━━━ Material provided

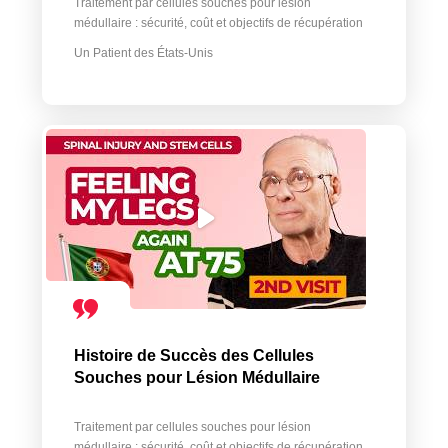
Traitement par cellules souches pour lésion
médullaire : sécurité, coût et objectifs de récupération
Un Patient des États-Unis
Histoire de Succès des Cellules
Souches pour Lésion Médullaire
Traitement par cellules souches pour lésion
médullaire : sécurité, coût et objectifs de récupération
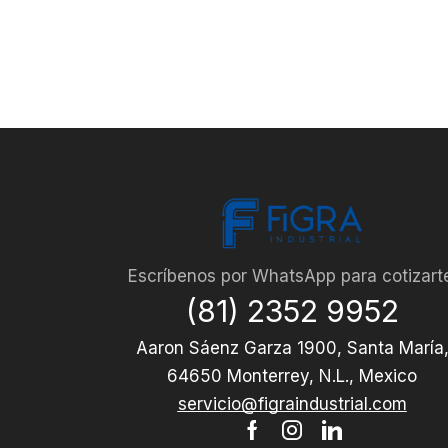
Escríbenos por WhatsApp para cotizart
(81) 2352 9952
Aaron Sáenz Garza 1900, Santa María
64650 Monterrey, N.L., Mexico
servicio@figraindustrial.com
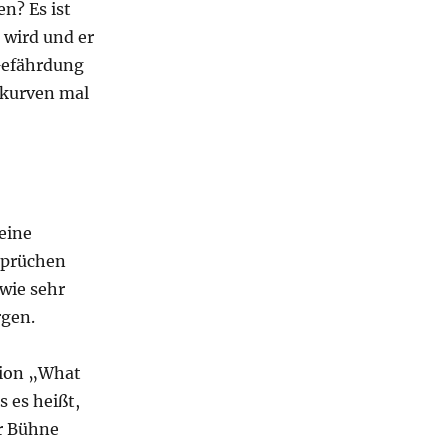
en? Es ist
 wird und er
Gefährdung
nkurven mal
 eine
nsprüchen
 wie sehr
rgen.
tion „What
s es heißt,
er Bühne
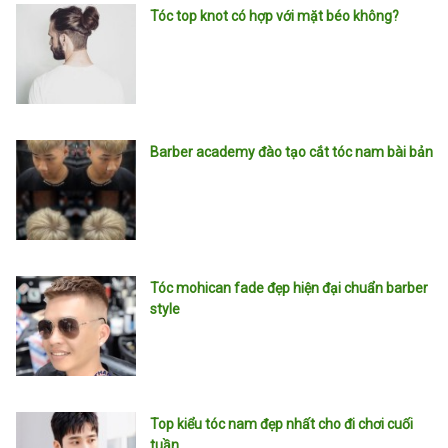
Tóc top knot có hợp với mặt béo không?
Barber academy đào tạo cắt tóc nam bài bản
Tóc mohican fade đẹp hiện đại chuẩn barber
style
Top kiểu tóc nam đẹp nhất cho đi chơi cuối
tuần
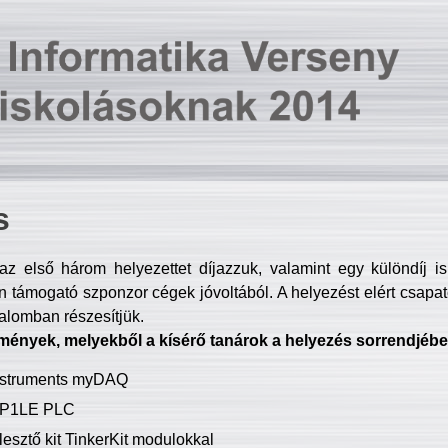
s
z első három helyezettet díjazzuk, valamint egy különdíj i
 támogató szponzor cégek jóvoltából. A helyezést elért csapat
talomban részesítjük.
mények, melyekből a kísérő tanárok a helyezés sorrendjébe
Instruments myDAQ
P1LE PLC
lesztő kit TinkerKit modulokkal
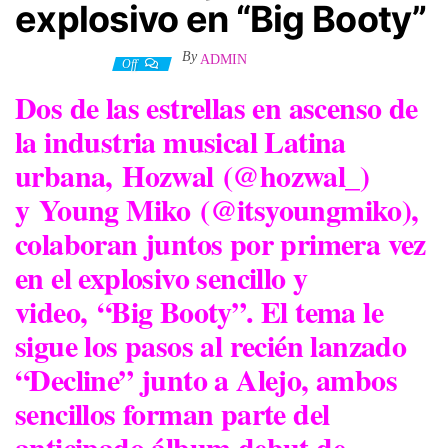
explosivo en “Big Booty”
By
ADMIN
4 febrero, 2023
Off
Dos de las estrellas en ascenso de
la industria musical Latina
urbana,
Hozwal
(@hozwal_)
y
Young Miko
(@itsyoungmiko),
colaboran juntos por primera vez
en el explosivo sencillo y
video,
“Big Booty”
. El tema le
sigue los pasos al recién lanzado
“Decline” junto a Alejo, ambos
sencillos forman parte del
anticipado álbum debut de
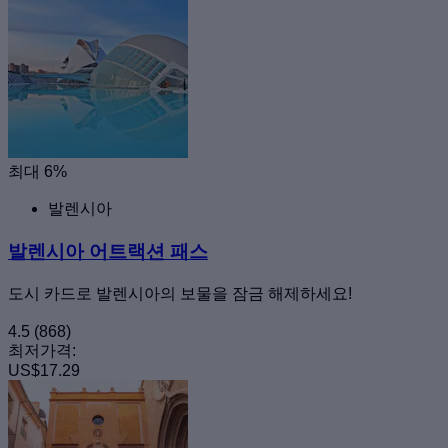
최대 6%
발렌시아
발렌시아 어트랙션 패스
도시 카드로 발렌시아의 보물을 잠금 해제하세요!
4.5
(868)
최저가격:
US$17.29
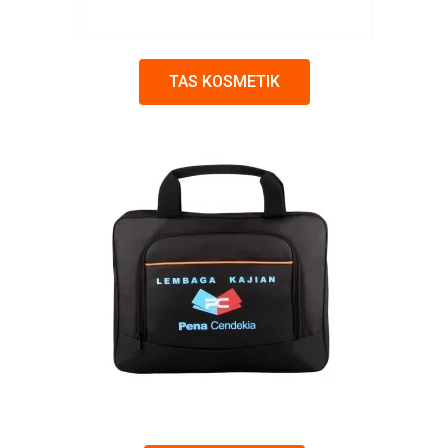
TAS KOSMETIK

━━━━━━

What to work on >> Exactly as they stand, the entries must be written out again, pictures excluded.

Answer space >>
Traitement par cellules souches pour lésion
médullaire : sécurité, coût et objectifs de récupération
Un Patient des États-Unis
Histoire de Succès des Cellules
Souches pour Lésion Médullaire
Traitement par cellules souches pour lésion
médullaire : sécurité, coût et objectifs de récupération
Escríbenos por WhatsApp para cotizart
(81) 2352 9952
Aaron Sáenz Garza 1900, Santa María
64650 Monterrey, N.L., Mexico
servicio@figraindustrial.com
en? Es ist
 wird und er
Gefährdung
nkurven mal
 eine
nsprüchen
 wie sehr
rgen.
tion „What
s es heißt,
er Bühne
Tóc top knot có hợp với mặt béo không?
Barber academy đào tạo cắt tóc nam bài bản
Tóc mohican fade đẹp hiện đại chuẩn barber
style
Top kiểu tóc nam đẹp nhất cho đi chơi cuối
tuần
s
z első három helyezettet díjazzuk, valamint egy különdíj i
 támogató szponzor cégek jóvoltából. A helyezést elért csapat
talomban részesítjük.
mények, melyekből a kísérő tanárok a helyezés sorrendjébe
Instruments myDAQ
P1LE PLC
lesztő kit TinkerKit modulokkal
explosivo en “Big Booty”
By
ADMIN
4 febrero, 2023
Off
Dos de las estrellas en ascenso de
la industria musical Latina
urbana,
Hozwal
(@hozwal_)
y
Young Miko
(@itsyoungmiko),
colaboran juntos por primera vez
en el explosivo sencillo y
video,
“Big Booty”
. El tema le
sigue los pasos al recién lanzado
“Decline” junto a Alejo, ambos
sencillos forman parte del
anticipado álbum debut de
최대 6%
발렌시아
발렌시아 어트랙션 패스
도시 카드로 발렌시아의 보물을 잠금 해제하세요!
4.5
(868)
최저가격:
US$17.29
TAS KOSMETIK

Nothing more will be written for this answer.